Великий Создатель, ничто не могло ускользнуть от внимания этого человека. Однако, мне удалось сохранить спокойный тон, когда я выдумывал объяснение еще и этому.
- Да, мне говорили, что там хранится вода, взятая из реки, протекавшей возле дворца первого императора две тысячи лет назад.
Шеридан бережно поставил урну на место, он, и в самом деле, казался заинтригованным.

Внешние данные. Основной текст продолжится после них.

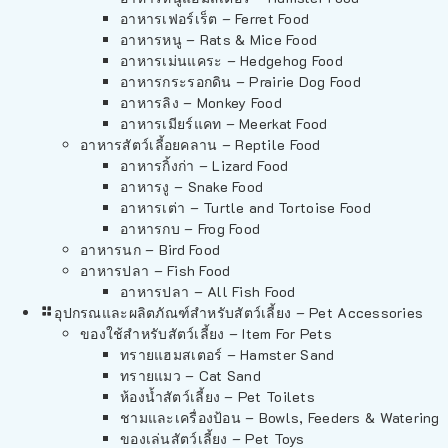
อาหารเฟอร์เร็ต – Ferret Food
อาหารหนู – Rats & Mice Food
อาหารเม่นแคระ – Hedgehog Food
อาหารกระรอกดิน – Prairie Dog Food
อาหารลิง – Monkey Food
อาหารเมียร์แคท – Meerkat Food
อาหารสัตว์เลี้อยคลาน – Reptile Food
อาหารกิ้งก่า – Lizard Food
อาหารงู – Snake Food
อาหารเต่า – Turtle and Tortoise Food
อาหารกบ – Frog Food
อาหารนก – Bird Food
อาหารปลา – Fish Food
อาหารปลา – All Fish Food
อุปกรณและผลิตภัณฑ์สำหรับสัตว์เลี้ยง – Pet Accessories
ของใช้สำหรับสัตว์เลี้ยง – Item For Pets
ทรายแฮมสเตอร์ – Hamster Sand
ทรายแมว – Cat Sand
ห้องน้ำสัตว์เลี้ยง – Pet Toilets
ชามและเครื่องป้อน – Bowls, Feeders & Watering
ของเล่นสัตว์เลี้ยง – Pet Toys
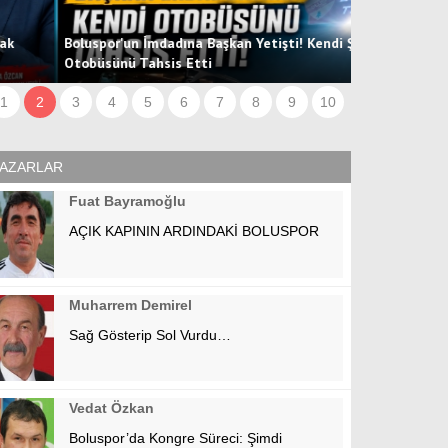
oluspor'un İmdadına Başkan Yetişti! Kendi Şirketinin
tobüsünü Tahsis Etti
Hücum Hattın
1
2
3
4
5
6
7
8
9
10
AZARLAR
Fuat Bayramoğlu
AÇIK KAPININ ARDINDAKİ BOLUSPOR
Muharrem Demirel
Sağ Gösterip Sol Vurdu…
Vedat Özkan
Boluspor’da Kongre Süreci: Şimdi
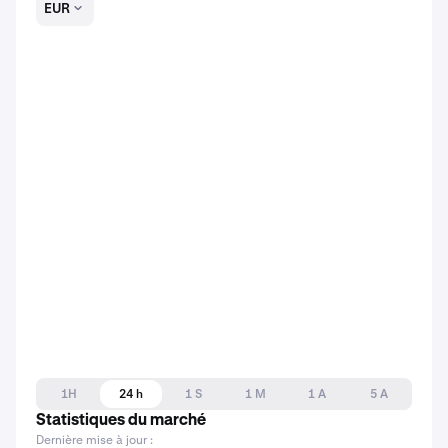
EUR
1H
24 h
1 S
1 M
1 A
5 A
Statistiques du marché
Dernière mise à jour :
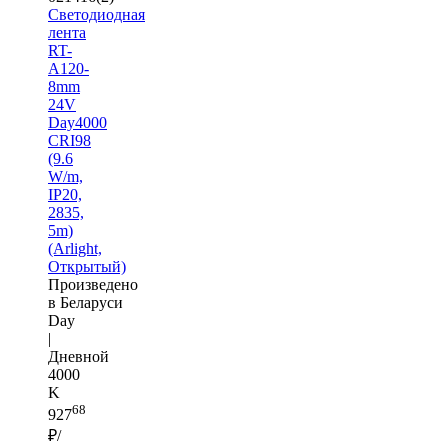
Светодиодная
лента
RT-
A120-
8mm
24V
Day4000
CRI98
(9.6
W/m,
IP20,
2835,
5m)
(Arlight,
Открытый)
Произведено
в Беларуси
Day
|
Дневной
4000
K
68
927
₽/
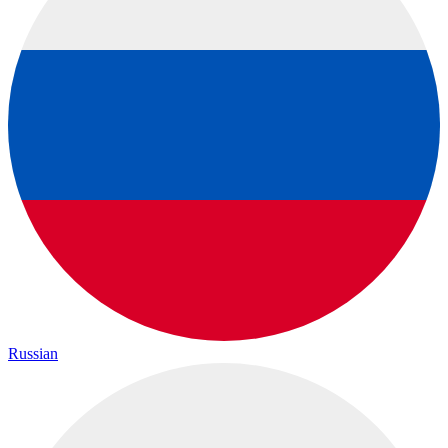
Russian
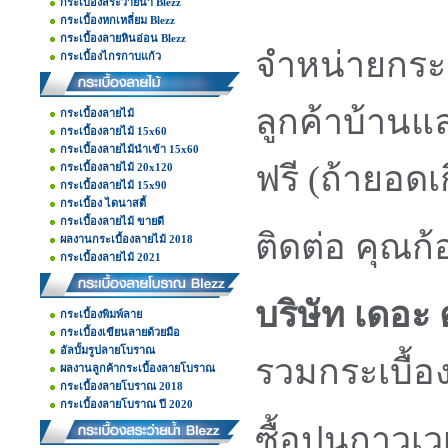
กระเบื้องสระว่ายน้ำ Blezz
กระเบื้องหกเหลี่ยม Blezz
กระเบื้องลายหินอ่อน Blezz
จำหน่ายกระเ
กระเบื้องไกรกาบแก้ว
ลูกค้าบ้านแ
กระเบื้องลายไม้
กระเบื้องลายไม้ 15x60
กระเบื้องลายไม้นำเข้า 15x60
ฟรี (ถ้ายอดเ
กระเบื้องลายไม้ 20x120
กระเบื้องลายไม้ 15x90
กระเบื้อง ไดนาสตี้
กระเบื้องลายไม้ ขายดี
ติดต่อ คุณก้
ผลงานกระเบื้องลายไม้ 2018
กระเบื้องลายไม้ 2021
บริษัท เดอะ 
กระเบื้องพิมพ์ลาย
กระเบื้องเขียนลายด้วยมือ
อัลบั้มรูปลายโบราณ
รวมกระเบื้อง
ผลงานลูกค้ากระเบื้องลายโบราณ
กระเบื้องลายโบราณ 2018
กระเบื้องลายโบราณ ปี 2020
ซื้อปูนกาวเว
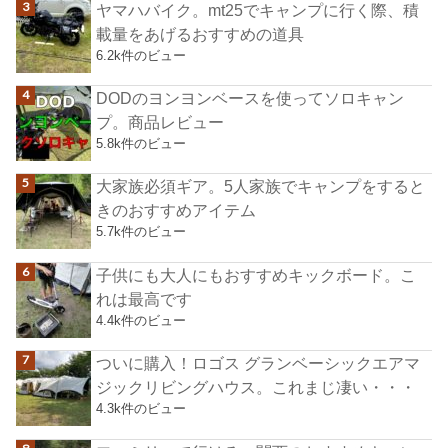
ヤマハバイク。mt25でキャンプに行く際、積
載量をあげるおすすめの道具
6.2k件のビュー
DODのヨンヨンベースを使ってソロキャン
プ。商品レビュー
5.8k件のビュー
大家族必須ギア。5人家族でキャンプをすると
きのおすすめアイテム
5.7k件のビュー
子供にも大人にもおすすめキックボード。こ
れは最高です
4.4k件のビュー
ついに購入！ロゴス グランベーシックエアマ
ジックリビングハウス。これまじ凄い・・・
4.3k件のビュー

Мы еще немного поболтали, но с каждым мгновением я чувствовал себя все менее и менее энергичным, и мне все больше хотелось просто убраться оттуда. У меня возникло ощущение, будто стены комнаты начали сжиматься. Становилось труднее дышать. Я пытался убедить себя, что это просто влияние иного состава атмосферы Минбара, однако не мог не признать правду - этот приступ удушья, скорее всего, вызван совсем иными причинами. Внезапно я понял, что если немедленно не выйду из зала, если не уйду от урны, то просто сейчас же сойду с ума. И пол на том самом месте, где я сидел, будет помечен памятным знаком, как историческая достопримечательность, как место, где великий император Лондо Моллари потерял свой разум, и рухнул, не выдержав напряжения своей измученной совести.

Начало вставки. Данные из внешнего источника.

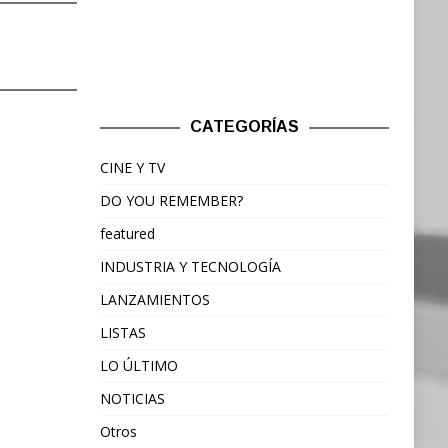
CATEGORÍAS
CINE Y TV
DO YOU REMEMBER?
featured
INDUSTRIA Y TECNOLOGÍA
LANZAMIENTOS
LISTAS
LO ÚLTIMO
NOTICIAS
Otros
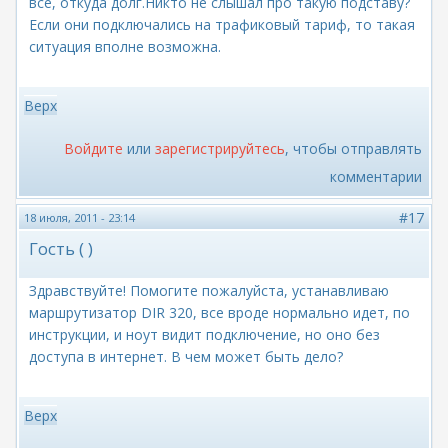
все, откуда долг.Никто не слышал про такую подставу?
Если они подключались на трафиковый тариф, то такая
ситуация вполне возможна.
Верх
Войдите
или
зарегистрируйтесь
, чтобы отправлять
комментарии
#17
18 июля, 2011 - 23:14
Гость ( )
Здравствуйте! Помогите пожалуйста, устанавливаю
маршрутизатор DIR 320, все вроде нормально идет, по
инструкции, и ноут видит подключение, но оно без
доступа в интернет. В чем может быть дело?
Верх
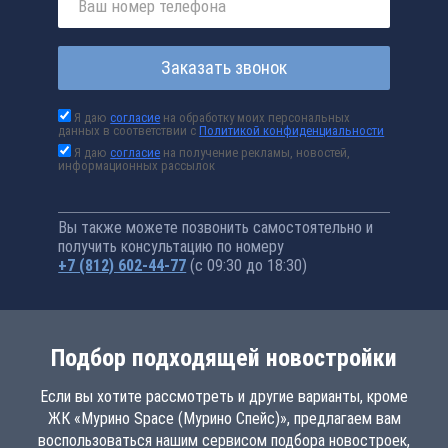
Заказать звонок
Я даю
согласие
на обработку моих персональных
данных в соответствии с
Политикой конфиденциальности
Я даю
согласие
на получение рекламы, новостей,
информационных рассылок
Вы также можете позвонить самостоятельно и
получить консультацию по номеру
+7 (812) 602-44-77
(с 09:30 до 18:30)
Подбор подходящей новостройки
Если вы хотите рассмотреть и другие варианты, кроме
ЖК «Мурино Space (Мурино Спейс)», предлагаем вам
воспользоваться нашим сервисом подбора новостроек,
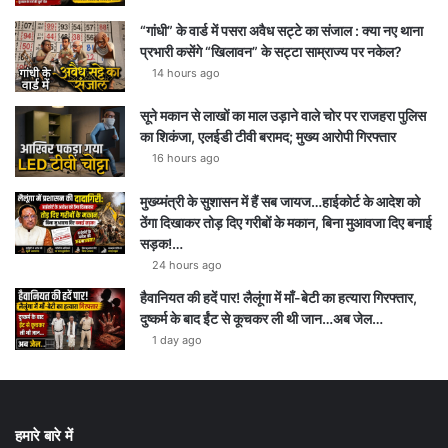
“गांधी” के वार्ड में पसरा अवैध सट्टे का संजाल : क्या नए थाना
प्रभारी कसेंगे “खिलावन” के सट्टा साम्राज्य पर नकेल?
14 hours ago
सूने मकान से लाखों का माल उड़ाने वाले चोर पर राजहरा पुलिस
का शिकंजा, एलईडी टीवी बरामद; मुख्य आरोपी गिरफ्तार
16 hours ago
मुख्य्मंत्री के सुशासन में हैं सब जायज…हाईकोर्ट के आदेश को
ठेंगा दिखाकर तोड़ दिए गरीबों के मकान, बिना मुआवजा दिए बनाई
सड़क!…
24 hours ago
हैवानियत की हदें पार! लैलूंगा में माँ-बेटी का हत्यारा गिरफ्तार,
दुष्कर्म के बाद ईंट से कूचकर ली थी जान…अब जेल…
1 day ago
हमारे बारे में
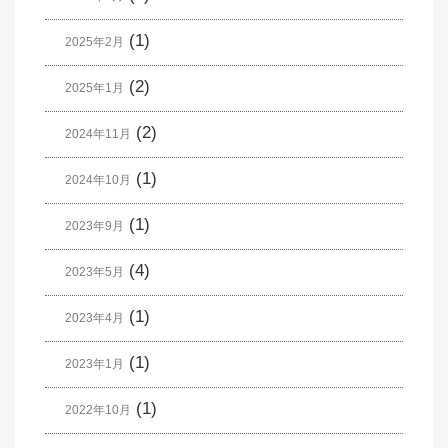
(1)
2025年2月
(2)
2025年1月
(2)
2024年11月
(1)
2024年10月
(1)
2023年9月
(4)
2023年5月
(1)
2023年4月
(1)
2023年1月
(1)
2022年10月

Я принялся приносить извинения Шеридану, говорить ему, как срочно мне нужно вернуться на Приму Центавра. О том, что они там никак не могут обойтись без меня. Я пытался обрисовать Шеридану, какое великое бремя лежит на императоре Республики Центавра, какие огромные задачи возложены на него. И сам посмеялся над этим, поскольку мы оба знали, какой ужасной на самом деле может быть такая огромная ответственность. И все это время я ничего так не хотел, как просто убежать из комнаты. Но я склонялся к мысли, что такой поступок мог бы резко усилить подозрения Шеридана, и направить их в нежелательную сторону.
К моему облегчению, вскоре вернулась Деленн. Она выглядела расстроенной и опечаленной. Её улыбка была вымученной, её светлый дух померк, ей приходилось прилагать усилия для того, чтобы поддерживать обычный уровень приветливости и внимания3. А затем начались долгие прощания, которыми мы обменивались, пока шли по коридору.
- Вы уверены, что не можете задержаться еще немного? - спросил Шеридан.
Я не знаю, насколько искренним он был, когда спрашивал меня. Думаю, как это ни смешно, он всерьез хотел, чтобы я остался, потому что был заинтригован моим «великодушным» подарком.
- Нет, - ответил я. - Государственные дела давят на меня не меньше, чем на вас. Кроме того, я уверен, что вам не терпится остаться наедине и спокойно обдумать планы дальнейшего обустройства величайшей в галактике империи, не так ли?
Это была отличная прощальная фраза. Элегантная, двусмысленная, и даже с легким намеком на мое понимание неминуемости грядущего величия Межзвездного Альянса. Я мог уйти из их жизни с улыбкой и надеждой, что останусь в их памяти очаровательным и забавным, каким я был в самые ранние дни на Вавилоне 5, а не той темной и страшной личностью, какой теперь стал.
Я хотел обернуться и сказать что-нибудь еще… Несколько слов, которые можно было бы сказать сейчас и невозможно будет сказать потом… но ничего не смог поделать, потому что вновь почувствовал легкое шевеление, мягкое напоминание, словно безмолвный приказ: «Соблюдай дистанцию. Ты выполнил поручение, искупил свою вину, теперь уходи. Просто уходи».